My road to Gremlin Chaos Engineering Practitioner Certificate
Chaos Engineering is one field which always draw my attention. I came to know about after I heard about Netflix Simian Army toolkit https://github.com/Netflix/SimianArmy . At initial glance, it’s hard to believe that someone that someone using Chaos tool in production which can randomly shutdown any production server(chaos monkey). Later on I watched Tammy Bryant Butow video on youtube and came to know about Gremlin. What Gremlin does it provides a hosted service which let you simply run the Chaos experminet. Finally after 1 week of study I am now Gremlin Chaos Engineering Practitioner Certified.
Exam Resources
I only followed below two resources to prepare for the exam
- Gremlin Tutorial: https://www.gremlin.com/community/tutorials/?ref=nav
- Gremlin YouTube Channel: https://www.youtube.com/channel/UC6PAoCqf2LSw6Hth-4M4yEQ
- If you need more practice and hands on experience you can attend Gremlin bootcamp https://www.gremlin.com/bootcamps/?ref=nav
Exam Format
- Number of Questions: 20
- Question Type: Single and Multiple Choice, Drag and Drop
- If you still have any doubts about exam format please watch this video https://www.youtube.com/watch?v=TL1j2MJBE0A&t=1248s
NOTE: Exam is free of cost, you only register via this link https://gremlin.coassemble.com/unlock/7Jan8Su
Exam Preparation
- In order to prepare for the exam, the first thing you can do is to create a free account on Gremlin website https://app.gremlin.com/?ref=nav
1. Get familiar with how to install gremlin agent
- In order for you to attack a host, gremlin agent need to install on that host. Gremlin support various operating system(Ubuntu, Centos, RHEL, Windows), you can even download the Docker image https://hub.docker.com/r/gremlin/gremlin or use the helm repo
helm repo add gremlin https://helm.gremlin.com
- This is how the architecture will look like
- In the case of ubuntu these are the steps you need to follow as shown in above diagram
* echo "deb https://deb.gremlin.com/ release non-free" | sudo tee /etc/apt/sources.list.d/gremlin.list* sudo apt-key adv --keyserver keyserver.ubuntu.com --recv-keys XXXX* sudo apt-get update && sudo apt-get install -y gremlin gremlind
- Once these steps are done, you need to Register the installed Gremlin with the Gremlin Control Plane using your Team ID and Secret Key in Team Settings. To do that go to the Team Settings page, make a not of TeamID and SecretKey(In case you don’t know it, click on Reset button)

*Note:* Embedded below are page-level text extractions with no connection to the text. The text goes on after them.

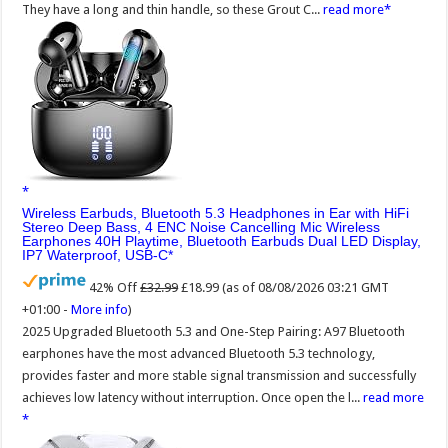
They have a long and thin handle, so these Grout C...
read more
Wireless Earbuds, Bluetooth 5.3 Headphones in Ear with HiFi
Stereo Deep Bass, 4 ENC Noise Cancelling Mic Wireless
Earphones 40H Playtime, Bluetooth Earbuds Dual LED Display,
IP7 Waterproof, USB-C
42% Off
£32.99
£18.99
(as of 08/08/2026 03:21 GMT
+01:00 -
More info
)
2025 Upgraded Bluetooth 5.3 and One-Step Pairing: A97 Bluetooth
earphones have the most advanced Bluetooth 5.3 technology,
provides faster and more stable signal transmission and successfully
achieves low latency without interruption. Once open the l...
read more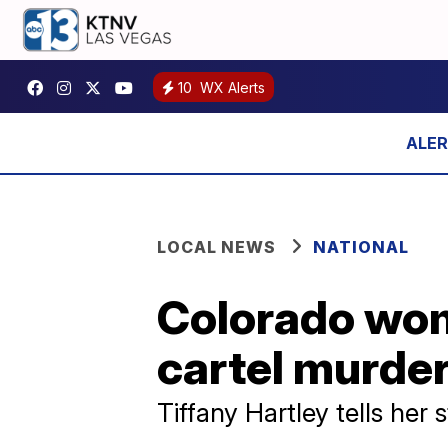
10
WX Alerts
LOCAL NEWS
NATIONAL
Colorado woma
cartel murde
Tiffany Hartley tells her 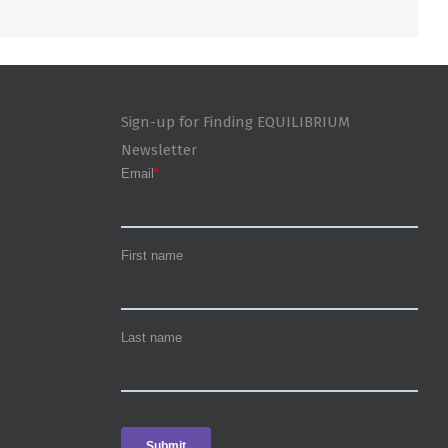
Sign-up for Finding EQUILIBRIUM
Newsletter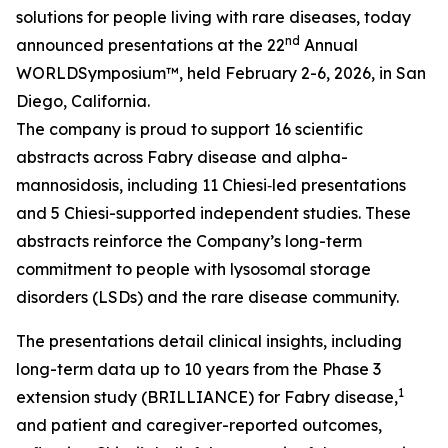
solutions for people living with rare diseases, today
nd
announced presentations at the 22
Annual
WORLD
Symposium™
, held February 2-6, 2026, in San
Diego, California.
The company is proud to support 16 scientific
abstracts across Fabry disease and alpha-
mannosidosis, including 11 Chiesi‑led presentations
and 5 Chiesi-supported independent studies. These
abstracts reinforce the Company’s long-term
commitment to people with lysosomal storage
disorders (LSDs) and the rare disease community.
The presentations detail clinical insights, including
long-term data up to 10 years from the Phase 3
1
extension study (BRILLIANCE) for Fabry disease,
and patient and caregiver-reported outcomes,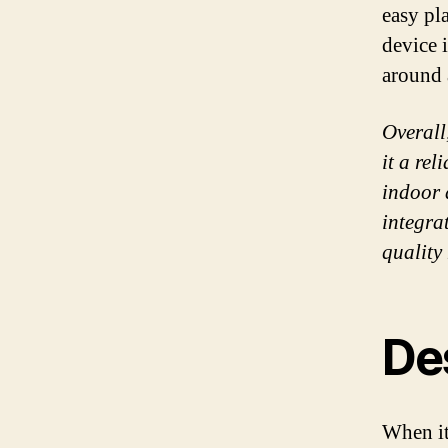
easy pl
device 
around 
Overall
it a re
indoor 
integrat
quality
Des
When it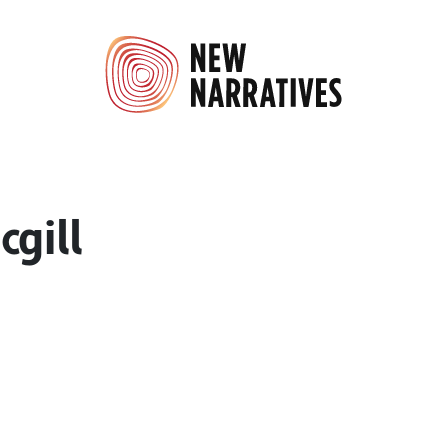
cgill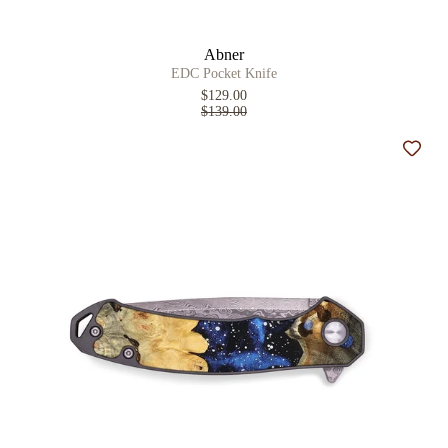
Abner
EDC Pocket Knife
$129.00
$139.00
Add t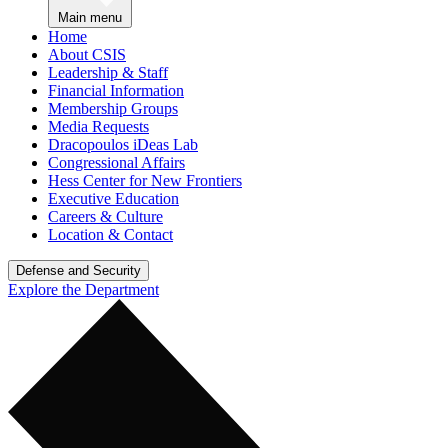
Main menu
Home
About CSIS
Leadership & Staff
Financial Information
Membership Groups
Media Requests
Dracopoulos iDeas Lab
Congressional Affairs
Hess Center for New Frontiers
Executive Education
Careers & Culture
Location & Contact
Defense and Security
Explore the Department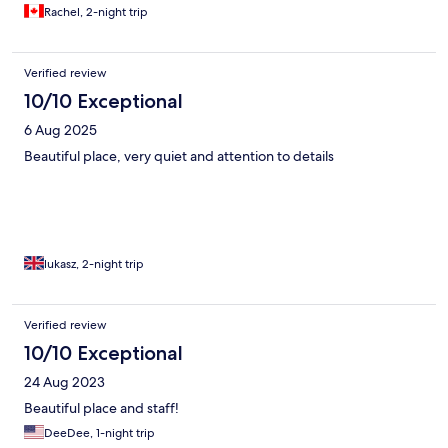
Rachel, 2-night trip
Verified review
10/10 Exceptional
6 Aug 2025
Beautiful place, very quiet and attention to details
lukasz, 2-night trip
Verified review
10/10 Exceptional
24 Aug 2023
Beautiful place and staff!
DeeDee, 1-night trip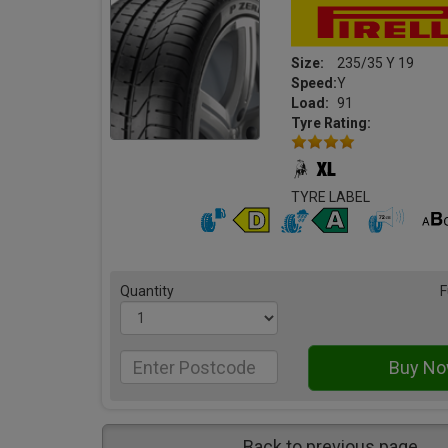
Size:
235/35 Y 19
Speed:
Y
Load:
91
Tyre Rating:
TYRE LABEL
Quantity
F
Back to previous page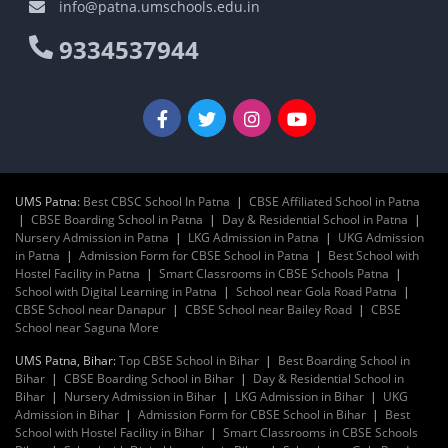
info@patna.umschools.edu.in
9334537944
UMS Patna:
Best CBSC School In Patna
|
CBSE Affiliated School in Patna
|
CBSE Boarding School in Patna
|
Day & Residential School in Patna
|
Nursery Admission in Patna
|
LKG Admission in Patna
|
UKG Admission
in Patna
|
Admission Form for CBSE School in Patna
|
Best School with
Hostel Facility in Patna
|
Smart Classrooms in CBSE Schools Patna
|
School with Digital Learning in Patna
|
School near Gola Road Patna
|
CBSE School near Danapur
|
CBSE School near Bailey Road
|
CBSE
School near Saguna More
UMS Patna, Bihar:
Top CBSE School in Bihar
|
Best Boarding School in
Bihar
|
CBSE Boarding School in Bihar
|
Day & Residential School in
Bihar
|
Nursery Admission in Bihar
|
LKG Admission in Bihar
|
UKG
Admission in Bihar
|
Admission Form for CBSE School in Bihar
|
Best
School with Hostel Facility in Bihar
|
Smart Classrooms in CBSE Schools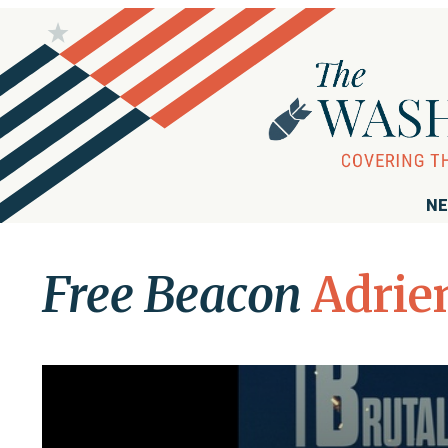
NE
Free Beacon
Adrie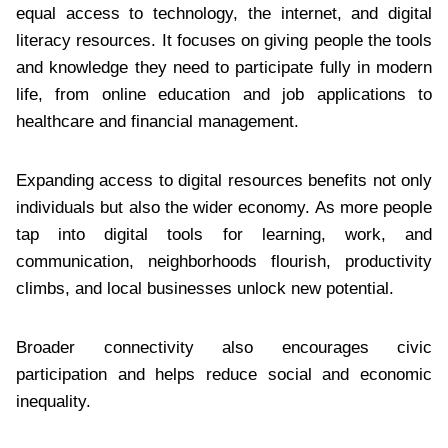
equal access to technology, the internet, and digital
literacy resources. It focuses on giving people the tools
and knowledge they need to participate fully in modern
life, from online education and job applications to
healthcare and financial management.
Expanding access to digital resources benefits not only
individuals but also the wider economy. As more people
tap into digital tools for learning, work, and
communication, neighborhoods flourish, productivity
climbs, and local businesses unlock new potential.
Broader connectivity also encourages civic
participation and helps reduce social and economic
inequality.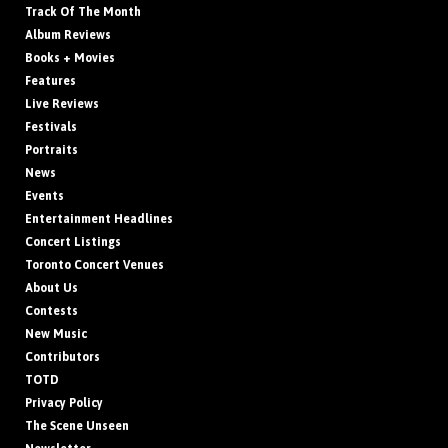
Track Of The Month
Album Reviews
Books + Movies
Features
Live Reviews
Festivals
Portraits
News
Events
Entertainment Headlines
Concert Listings
Toronto Concert Venues
About Us
Contests
New Music
Contributors
TOTD
Privacy Policy
The Scene Unseen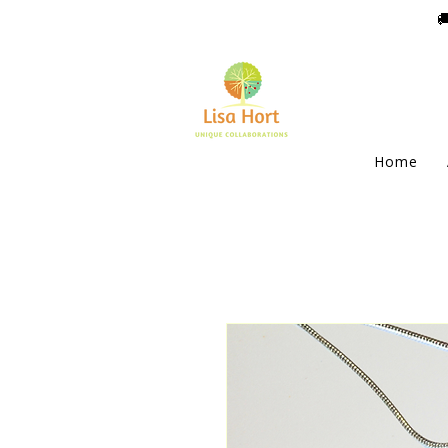

Home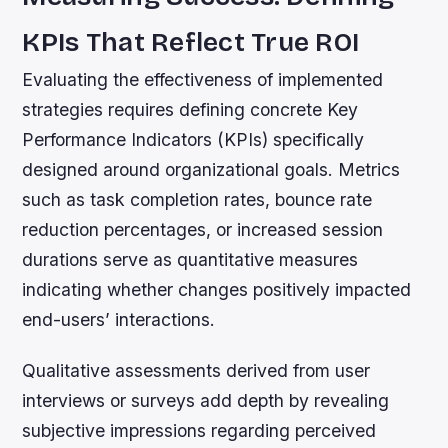
KPIs That Reflect True ROI
Evaluating the effectiveness of implemented
strategies requires defining concrete Key
Performance Indicators (KPIs) specifically
designed around organizational goals. Metrics
such as task completion rates, bounce rate
reduction percentages, or increased session
durations serve as quantitative measures
indicating whether changes positively impacted
end-users’ interactions.
Qualitative assessments derived from user
interviews or surveys add depth by revealing
subjective impressions regarding perceived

- Run gremlin init command and enter the Team ID and Secret you copied in previous steps
$ gremlin initMetadata set for [ gremlin-client-version: 2.20.0 ]Metadata set for [ os-type: Linux ]Metadata set for [ os-name: Ubuntu ]AWS metadata may be presentMetadata set for [ instance-id: i-0550fdb260931639b ]Metadata set for [ local-hostname: ip-172-31-28-103.ec2.internal ]Metadata set for [ local-ip: 172.31.28.103 ]Metadata set for [ public-hostname: ec2-184-73-139-79.compute-1.amazonaws.com ]Metadata set for [ public-ip: 184.73.139.79 ]Metadata set for [ azid: use1-az4 ]Metadata set for [ cloud: AWS ]Metadata set for [ image-id: ami-09e67e426f25ce0d7 ]Metadata set for [ instance-type: t2.micro ]Metadata set for [ region: us-east-1 ]Metadata set for [ zone: us-east-1c ]Unable to describe AWS tags. The error message is: No such file or directory (os error 2)Azure metadata may be presentPlease input your Team ID: <--------XXXXXXXXPlease input your Team Secret: <--------Using XXXXXX for Team IdUsing 172.31.28.103 for Gremlin identifier
- Go to the gremlin dashboard and you will see your newly added host.
- You were all set to perform various attacks by just clicking on attack button.
2. Get familiar with various type of attacks, you can perform via gremlin
Using Gremlin you can trigger various attack depend upon the Infrastructure to target(Hosts, Containers or Kubernetes)
For Hosts
Resource: Test against sudden changes in consumption of computing resources.
- CPU: Test that your application behaves as expected even when CPU capacity is limited or exhausted
- Disk: Test system and application behavior when storage space is limited or unavailable, and validate dynamic storage provisioning systems
- IO: Test against heavy IO operations to understand their effect on your applications
- Memory: Test your systems against memory consumption to ensure they can tolerate and perform given a sudden increase in usage
State: Test against unexpected changes in your environment such as power outages, node failures, clock drift, or application crashes.
- Process Killer: Test against application crashes and similar events by terminating specific sets of processes
- Shutdown: Test resilience to host failures by rebooting or shutting down targeted host operating systems
- Time Travel: Test for scenarios such as Daylight Saving Time (DST), clock drift between hosts, and expiring SSL/TLS certificates
Network: Test against unreliable network conditions.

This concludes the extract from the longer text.